Westchester Medical Center recently had to reverse positions. Their decision to refuse all insurance plans available on the New York Health Insurance Exchange was met with moral outrage. As a result, they now accept one of the seven plans available.
But does Westchester Medical Center have a responsibility to accept any of these plans? A responsibility to maintain their economic viability? Sure. And if the public gets some benefit, all the better. But a separate economic actor has a separate economic interest. Why scorn a business for exercising prudent judgment?
Of course, the plans on New York’s exchange could have hidden their reimbursement rates from Westchester Medical Center. They could have tied reimbursements to contracts with particular patients, offering hospitals 80% reimbursement for each patient’s negotiated fees.
What are those fees? Depends on the patient. How much will the hospital be reimbursed? Couldn’t tell you. And if the insurance plans had tried this, even more hospitals would have refused such a contract. Without knowing the negotiated fees, hospitals can’t know if the plan makes economic sense for them.
But this is precisely the situation patients find themselves in.
Plans available to patients cover some percentage of the fees negotiated with providers. What is that fee? Depends on the provider. How much is it going to cost each patient? Couldn’t tell you. And so patients’ health care costs are hidden.
Patients can, theoretically, uncover these costs by asking providers what they charge. The problem is, providers have easy access to what they bill, which is not the same as the negotiated fee.
Take for example Women’s Health Advantage. They have done an excellent job of listing what they charge. But that’s not the same as the negotiated fee. With enough pushing, patients can sometimes find out some of the negotiated fees (e.g., lab fees, yearly checkups). But the fee for an additional test or procedure a physician recommends while you’re in the office? Forget about it. And understanding when an appointment becomes unusual (e.g., billed differently)?

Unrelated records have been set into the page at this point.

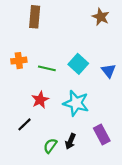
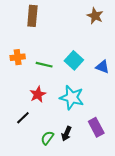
blue triangle: (109, 71) -> (103, 67), turned -32

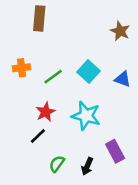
brown star: (95, 16) -> (120, 31), moved
green line: (44, 65) -> (53, 77), turned -49
black line: (23, 118) -> (38, 136), moved
black arrow: (66, 134) -> (87, 166), moved

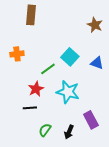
green line: (53, 77) -> (48, 69), moved
black line: (38, 136) -> (30, 108), turned 40

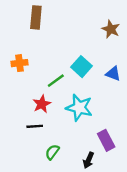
black arrow: (69, 132) -> (89, 160), moved

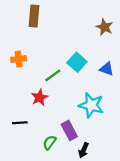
cyan star: (79, 108) -> (91, 105), moved
black line: (35, 126) -> (20, 123), moved
purple rectangle: (106, 140) -> (69, 130), moved

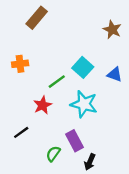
brown rectangle: (34, 16) -> (37, 18), turned 35
cyan star: (91, 105) -> (84, 104), moved
black line: (20, 123) -> (21, 132), turned -32

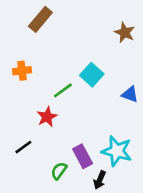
blue triangle: (115, 74) -> (130, 94), moved
cyan star: (84, 104) -> (117, 151), moved

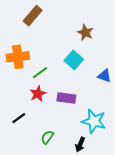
brown star: (125, 33) -> (85, 33), moved
orange cross: (22, 71) -> (18, 57), size x1.5
green line: (63, 90) -> (40, 73), moved
purple rectangle: (83, 156) -> (66, 98), moved, turned -54

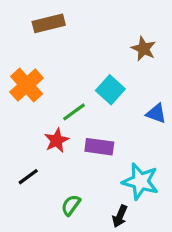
brown rectangle: (33, 16) -> (49, 23), turned 36
brown star: (85, 33) -> (144, 49), moved
orange cross: (18, 57) -> (27, 85), turned -35
green line: (40, 73) -> (74, 112), moved

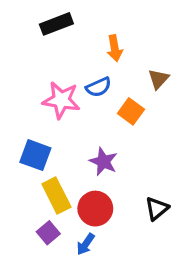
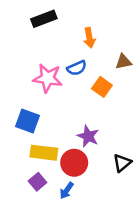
brown triangle: (158, 79) -> (123, 62), turned 36
purple star: (103, 162) -> (88, 136), moved
yellow rectangle: (56, 196) -> (44, 153), turned -56

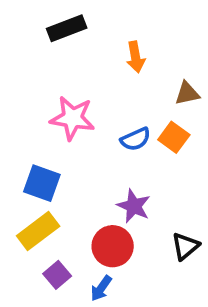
blue semicircle: (77, 68) -> (136, 139), moved
orange square: (102, 87) -> (174, 137), moved
yellow rectangle: (44, 153) -> (38, 231), moved, turned -44

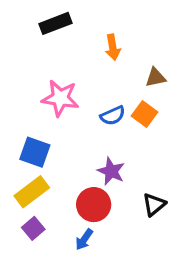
purple square: (57, 275) -> (33, 228), moved

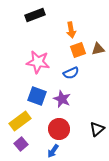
orange square: (144, 114) -> (78, 50), moved, turned 35
blue square: (35, 152) -> (37, 96), moved
purple star: (111, 171) -> (62, 99), moved

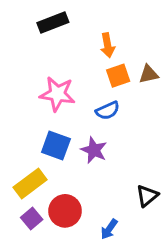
red circle: (59, 129) -> (65, 211), moved
blue arrow: (53, 151) -> (109, 229), moved

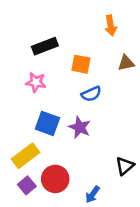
black rectangle: (53, 22) -> (45, 46), moved
orange arrow: (108, 45) -> (111, 26), moved
orange square: (118, 76) -> (81, 64), moved, turned 30
pink star: (57, 94) -> (36, 82), moved, size x0.7

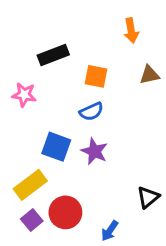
pink star: (36, 82) -> (24, 95), moved
blue semicircle: (91, 94) -> (91, 112), moved

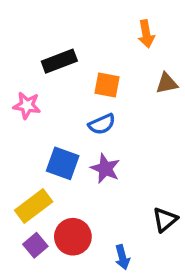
blue arrow: (110, 231) -> (122, 257), turned -50

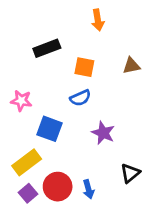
orange arrow: (146, 34) -> (98, 20), moved
pink star: (27, 105) -> (21, 101), moved
purple star: (105, 169) -> (103, 133), moved
blue arrow: (122, 257) -> (88, 189), moved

Let me tell you a story. The last time we took my kids to the allergist, the allergist, who’s a very nice man, spent equal amounts of time with both of my children. He did the same exam and answered the same questions about both. He never mentioned that he was treating them differently in any way.
When we received the bill, we were surprised that my daughter’s fees were one and a half times those of my son’s. We called the billing department, explained that the allergist had not asked about doing something differently and had done nothing differently, so far as we could tell.

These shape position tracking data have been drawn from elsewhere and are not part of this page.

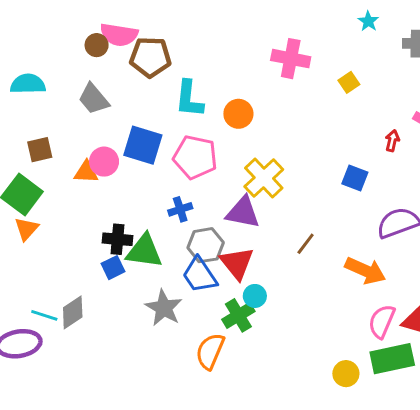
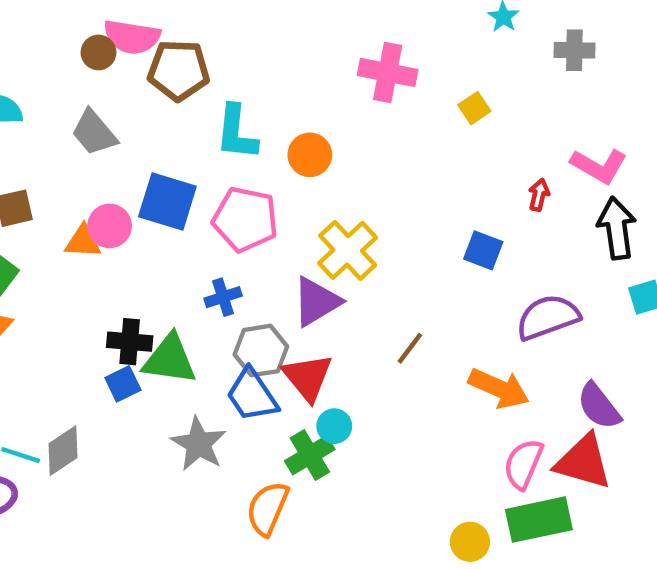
purple triangle: (243, 212) -> (316, 302), turned -42

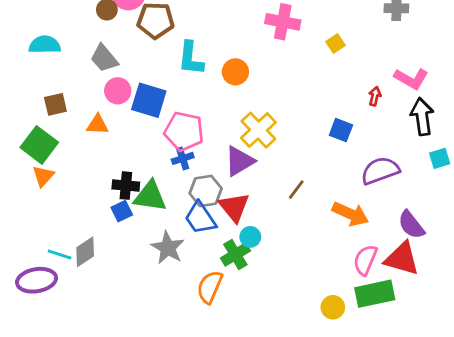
pink pentagon: (245, 219) -> (184, 131), moved
pink circle: (110, 226) -> (118, 91), moved

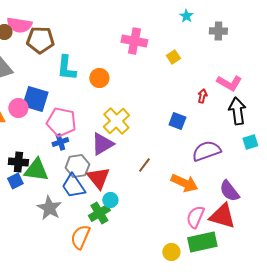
pink circle: (118, 91) -> (18, 108), moved

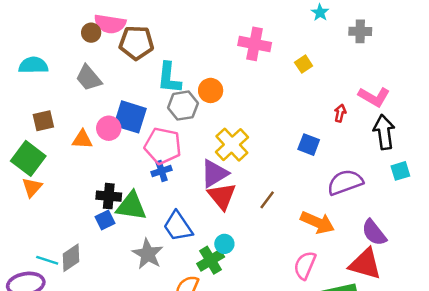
gray hexagon: (77, 166) -> (183, 106), moved
red triangle: (98, 178) -> (222, 196), moved
pink semicircle: (195, 217) -> (305, 265), moved

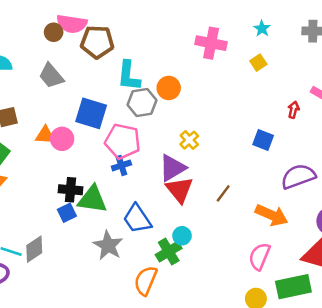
cyan star: (320, 13) -> (262, 29), moved
pink circle: (109, 128) -> (62, 139), moved
yellow cross: (232, 145) -> (189, 140), size x0.6

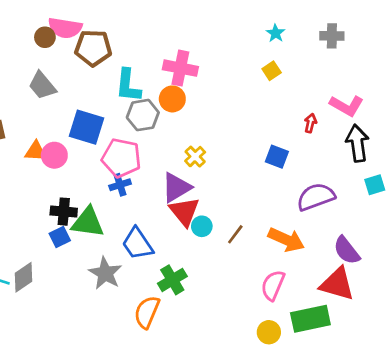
pink cross: (211, 43) -> (180, 68), moved
brown line: (223, 193) -> (235, 234), moved
cyan circle: (182, 236) -> (202, 226), moved

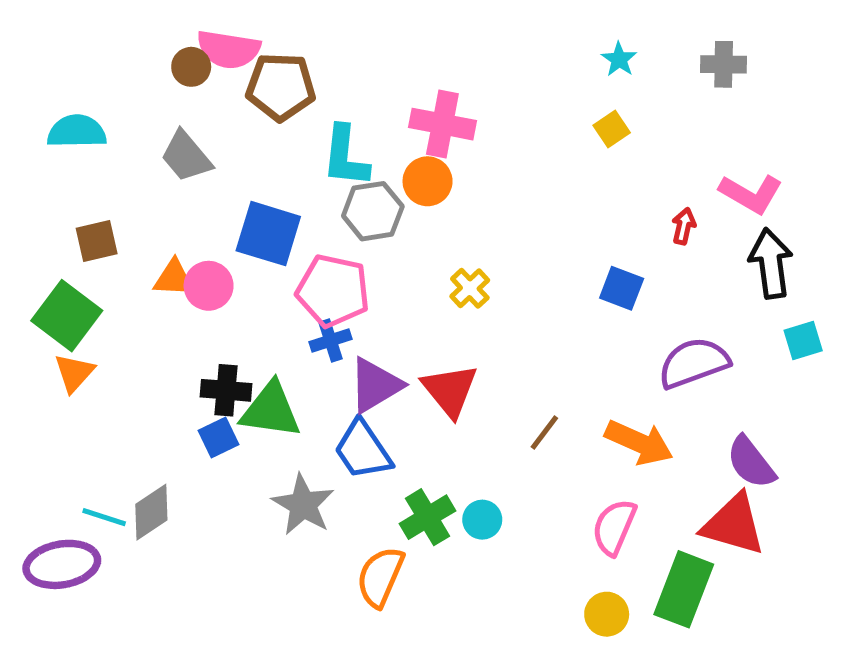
purple triangle: (176, 187) -> (375, 385), moved
cyan circle: (202, 226) -> (482, 520), moved
green rectangle: (310, 319) -> (684, 589), turned -57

Their response? “Well, he coded them differently.” And that was that.
The costs of health care are hidden when patients must select a plan without knowing the fees it entails, when patients cannot find out the fees negotiated with a particular provider, and when additional services are rendered and charged without the patient being asked or even told.
Some bits of practical advice. Calmly ask your doctor’s office, your hospital, and your insurance company about their negotiated fees, and do it before any appointment or procedure. Calmly ask about every test or procedure to ensure it’s usual and/or necessary. Many times, they won’t be able to answer these uncomfortable questions easily or quickly. Wait for the answer anyway.
I’m not saying that doctors, or hospitals, or insurance companies are malicious or anything but well-intentioned. It’s that they became used to a system where costs are hidden from patients, where patients don’t need information about negotiated fees. But that system is gone. You’re on the hook for these costs now, and just like Westchester Medical Center, you need to know what you’re getting into.
Abraham Schwab is an associate professor of philosophy and medical ethicist at IPFW.